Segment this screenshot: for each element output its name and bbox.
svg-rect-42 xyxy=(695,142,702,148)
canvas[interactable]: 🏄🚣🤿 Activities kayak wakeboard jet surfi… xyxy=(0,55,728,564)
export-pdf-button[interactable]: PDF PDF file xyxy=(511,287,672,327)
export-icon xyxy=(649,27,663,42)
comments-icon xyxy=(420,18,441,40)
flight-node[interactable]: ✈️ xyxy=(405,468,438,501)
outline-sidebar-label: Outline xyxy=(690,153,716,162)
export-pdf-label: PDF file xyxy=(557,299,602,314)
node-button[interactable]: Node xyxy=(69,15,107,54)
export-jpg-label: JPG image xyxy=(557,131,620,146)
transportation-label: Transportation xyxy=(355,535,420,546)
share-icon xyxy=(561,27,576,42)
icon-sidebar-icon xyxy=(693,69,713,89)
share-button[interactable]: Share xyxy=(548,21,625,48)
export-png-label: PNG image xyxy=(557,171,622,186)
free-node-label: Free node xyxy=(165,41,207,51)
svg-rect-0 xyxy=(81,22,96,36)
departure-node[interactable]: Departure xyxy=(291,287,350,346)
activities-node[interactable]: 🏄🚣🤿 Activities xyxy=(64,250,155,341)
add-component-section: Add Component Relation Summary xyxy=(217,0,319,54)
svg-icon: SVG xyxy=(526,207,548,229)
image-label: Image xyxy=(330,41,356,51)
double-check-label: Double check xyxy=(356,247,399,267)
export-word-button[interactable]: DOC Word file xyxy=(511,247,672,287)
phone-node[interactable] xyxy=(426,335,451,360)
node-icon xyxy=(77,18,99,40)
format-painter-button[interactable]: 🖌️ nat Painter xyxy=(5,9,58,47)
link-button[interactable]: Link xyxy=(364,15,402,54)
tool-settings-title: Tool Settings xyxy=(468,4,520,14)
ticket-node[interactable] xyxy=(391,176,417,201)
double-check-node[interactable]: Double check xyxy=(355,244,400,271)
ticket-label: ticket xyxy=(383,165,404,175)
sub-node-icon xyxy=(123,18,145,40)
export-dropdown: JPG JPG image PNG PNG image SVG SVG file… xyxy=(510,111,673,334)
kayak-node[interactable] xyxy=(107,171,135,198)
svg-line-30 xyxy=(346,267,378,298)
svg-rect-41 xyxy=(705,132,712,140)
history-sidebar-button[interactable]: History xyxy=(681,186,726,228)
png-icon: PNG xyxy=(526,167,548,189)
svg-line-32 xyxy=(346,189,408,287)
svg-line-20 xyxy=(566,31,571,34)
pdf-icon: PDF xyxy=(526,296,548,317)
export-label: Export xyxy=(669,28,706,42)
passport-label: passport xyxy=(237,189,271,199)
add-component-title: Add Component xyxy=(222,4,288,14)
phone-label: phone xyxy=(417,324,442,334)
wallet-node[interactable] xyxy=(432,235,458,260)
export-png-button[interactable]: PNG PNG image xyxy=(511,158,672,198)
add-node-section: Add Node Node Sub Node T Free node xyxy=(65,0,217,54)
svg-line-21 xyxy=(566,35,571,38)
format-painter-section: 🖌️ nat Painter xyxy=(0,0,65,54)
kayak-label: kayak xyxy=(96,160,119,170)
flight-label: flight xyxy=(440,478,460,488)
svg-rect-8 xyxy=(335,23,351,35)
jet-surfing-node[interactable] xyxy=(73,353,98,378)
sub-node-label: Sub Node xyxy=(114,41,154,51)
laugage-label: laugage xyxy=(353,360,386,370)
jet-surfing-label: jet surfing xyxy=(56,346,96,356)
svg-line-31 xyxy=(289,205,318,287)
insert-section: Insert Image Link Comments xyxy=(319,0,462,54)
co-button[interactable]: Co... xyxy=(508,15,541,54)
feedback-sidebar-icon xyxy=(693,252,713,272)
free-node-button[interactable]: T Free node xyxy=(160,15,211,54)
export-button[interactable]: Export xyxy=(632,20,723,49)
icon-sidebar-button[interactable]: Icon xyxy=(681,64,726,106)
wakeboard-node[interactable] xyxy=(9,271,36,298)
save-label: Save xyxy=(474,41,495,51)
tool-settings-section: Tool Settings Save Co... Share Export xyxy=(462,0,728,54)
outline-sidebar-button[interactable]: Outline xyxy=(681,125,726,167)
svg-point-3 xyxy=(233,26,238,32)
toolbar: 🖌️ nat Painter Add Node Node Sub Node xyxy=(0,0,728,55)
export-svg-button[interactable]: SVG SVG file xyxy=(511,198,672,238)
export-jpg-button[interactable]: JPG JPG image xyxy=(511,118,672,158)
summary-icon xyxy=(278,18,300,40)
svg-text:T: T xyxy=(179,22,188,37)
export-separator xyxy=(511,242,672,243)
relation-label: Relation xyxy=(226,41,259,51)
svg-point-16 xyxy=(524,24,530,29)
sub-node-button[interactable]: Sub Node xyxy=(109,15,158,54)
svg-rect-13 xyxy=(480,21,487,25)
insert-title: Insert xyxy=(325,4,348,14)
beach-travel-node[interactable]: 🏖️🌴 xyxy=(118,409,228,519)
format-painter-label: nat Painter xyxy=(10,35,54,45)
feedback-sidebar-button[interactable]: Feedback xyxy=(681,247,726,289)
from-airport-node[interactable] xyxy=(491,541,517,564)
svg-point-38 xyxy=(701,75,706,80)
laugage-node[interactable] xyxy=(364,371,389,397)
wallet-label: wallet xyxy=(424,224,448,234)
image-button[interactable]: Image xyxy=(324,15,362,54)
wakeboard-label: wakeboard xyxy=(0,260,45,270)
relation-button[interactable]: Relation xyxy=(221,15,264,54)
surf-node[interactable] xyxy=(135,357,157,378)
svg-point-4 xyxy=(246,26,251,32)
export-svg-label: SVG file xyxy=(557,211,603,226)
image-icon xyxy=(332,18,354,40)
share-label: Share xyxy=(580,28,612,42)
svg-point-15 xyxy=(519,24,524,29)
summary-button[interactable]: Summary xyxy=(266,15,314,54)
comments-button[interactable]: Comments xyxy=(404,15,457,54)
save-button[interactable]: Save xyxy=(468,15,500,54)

ASSIGNMENT. What is wanted is the full set of entries above, reproduced exactly.

SOLUTION TO THE PROBLEM.
Segment this screenshot: for each element output its name and bbox.
svg-rect-42 xyxy=(695,142,702,148)
canvas[interactable]: 🏄🚣🤿 Activities kayak wakeboard jet surfi… xyxy=(0,55,728,564)
export-pdf-button[interactable]: PDF PDF file xyxy=(511,287,672,327)
export-icon xyxy=(649,27,663,42)
comments-icon xyxy=(420,18,441,40)
flight-node[interactable]: ✈️ xyxy=(405,468,438,501)
outline-sidebar-label: Outline xyxy=(690,153,716,162)
export-pdf-label: PDF file xyxy=(557,299,602,314)
node-button[interactable]: Node xyxy=(69,15,107,54)
export-jpg-label: JPG image xyxy=(557,131,620,146)
transportation-label: Transportation xyxy=(355,535,420,546)
share-icon xyxy=(561,27,576,42)
icon-sidebar-icon xyxy=(693,69,713,89)
share-button[interactable]: Share xyxy=(548,21,625,48)
export-png-label: PNG image xyxy=(557,171,622,186)
free-node-label: Free node xyxy=(165,41,207,51)
svg-rect-0 xyxy=(81,22,96,36)
departure-node[interactable]: Departure xyxy=(291,287,350,346)
activities-node[interactable]: 🏄🚣🤿 Activities xyxy=(64,250,155,341)
add-component-section: Add Component Relation Summary xyxy=(217,0,319,54)
svg-icon: SVG xyxy=(526,207,548,229)
image-label: Image xyxy=(330,41,356,51)
double-check-label: Double check xyxy=(356,247,399,267)
export-word-button[interactable]: DOC Word file xyxy=(511,247,672,287)
phone-node[interactable] xyxy=(426,335,451,360)
node-icon xyxy=(77,18,99,40)
format-painter-button[interactable]: 🖌️ nat Painter xyxy=(5,9,58,47)
link-button[interactable]: Link xyxy=(364,15,402,54)
tool-settings-title: Tool Settings xyxy=(468,4,520,14)
ticket-node[interactable] xyxy=(391,176,417,201)
double-check-node[interactable]: Double check xyxy=(355,244,400,271)
ticket-label: ticket xyxy=(383,165,404,175)
sub-node-icon xyxy=(123,18,145,40)
export-dropdown: JPG JPG image PNG PNG image SVG SVG file… xyxy=(510,111,673,334)
kayak-node[interactable] xyxy=(107,171,135,198)
svg-line-30 xyxy=(346,267,378,298)
svg-rect-41 xyxy=(705,132,712,140)
history-sidebar-button[interactable]: History xyxy=(681,186,726,228)
png-icon: PNG xyxy=(526,167,548,189)
svg-line-32 xyxy=(346,189,408,287)
svg-line-20 xyxy=(566,31,571,34)
pdf-icon: PDF xyxy=(526,296,548,317)
export-label: Export xyxy=(669,28,706,42)
passport-label: passport xyxy=(237,189,271,199)
add-component-title: Add Component xyxy=(222,4,288,14)
phone-label: phone xyxy=(417,324,442,334)
wallet-node[interactable] xyxy=(432,235,458,260)
export-png-button[interactable]: PNG PNG image xyxy=(511,158,672,198)
add-node-section: Add Node Node Sub Node T Free node xyxy=(65,0,217,54)
svg-line-21 xyxy=(566,35,571,38)
format-painter-section: 🖌️ nat Painter xyxy=(0,0,65,54)
kayak-label: kayak xyxy=(96,160,119,170)
flight-label: flight xyxy=(440,478,460,488)
svg-rect-8 xyxy=(335,23,351,35)
jet-surfing-node[interactable] xyxy=(73,353,98,378)
sub-node-label: Sub Node xyxy=(114,41,154,51)
laugage-label: laugage xyxy=(353,360,386,370)
jet-surfing-label: jet surfing xyxy=(56,346,96,356)
svg-line-31 xyxy=(289,205,318,287)
insert-section: Insert Image Link Comments xyxy=(319,0,462,54)
co-button[interactable]: Co... xyxy=(508,15,541,54)
feedback-sidebar-icon xyxy=(693,252,713,272)
free-node-button[interactable]: T Free node xyxy=(160,15,211,54)
export-button[interactable]: Export xyxy=(632,20,723,49)
icon-sidebar-button[interactable]: Icon xyxy=(681,64,726,106)
wakeboard-node[interactable] xyxy=(9,271,36,298)
save-label: Save xyxy=(474,41,495,51)
tool-settings-section: Tool Settings Save Co... Share Export xyxy=(462,0,728,54)
outline-sidebar-button[interactable]: Outline xyxy=(681,125,726,167)
svg-point-3 xyxy=(233,26,238,32)
toolbar: 🖌️ nat Painter Add Node Node Sub Node xyxy=(0,0,728,55)
export-svg-button[interactable]: SVG SVG file xyxy=(511,198,672,238)
export-jpg-button[interactable]: JPG JPG image xyxy=(511,118,672,158)
summary-icon xyxy=(278,18,300,40)
svg-text:T: T xyxy=(179,22,188,37)
export-separator xyxy=(511,242,672,243)
relation-label: Relation xyxy=(226,41,259,51)
svg-point-16 xyxy=(524,24,530,29)
sub-node-button[interactable]: Sub Node xyxy=(109,15,158,54)
svg-rect-13 xyxy=(480,21,487,25)
insert-title: Insert xyxy=(325,4,348,14)
beach-travel-node[interactable]: 🏖️🌴 xyxy=(118,409,228,519)
format-painter-label: nat Painter xyxy=(10,35,54,45)
feedback-sidebar-button[interactable]: Feedback xyxy=(681,247,726,289)
from-airport-node[interactable] xyxy=(491,541,517,564)
svg-point-38 xyxy=(701,75,706,80)
laugage-node[interactable] xyxy=(364,371,389,397)
wallet-label: wallet xyxy=(424,224,448,234)
image-button[interactable]: Image xyxy=(324,15,362,54)
wakeboard-label: wakeboard xyxy=(0,260,45,270)
relation-button[interactable]: Relation xyxy=(221,15,264,54)
surf-node[interactable] xyxy=(135,357,157,378)
svg-point-4 xyxy=(246,26,251,32)
export-svg-label: SVG file xyxy=(557,211,603,226)
image-icon xyxy=(332,18,354,40)
share-label: Share xyxy=(580,28,612,42)
svg-point-15 xyxy=(519,24,524,29)
summary-button[interactable]: Summary xyxy=(266,15,314,54)
comments-button[interactable]: Comments xyxy=(404,15,457,54)
save-button[interactable]: Save xyxy=(468,15,500,54)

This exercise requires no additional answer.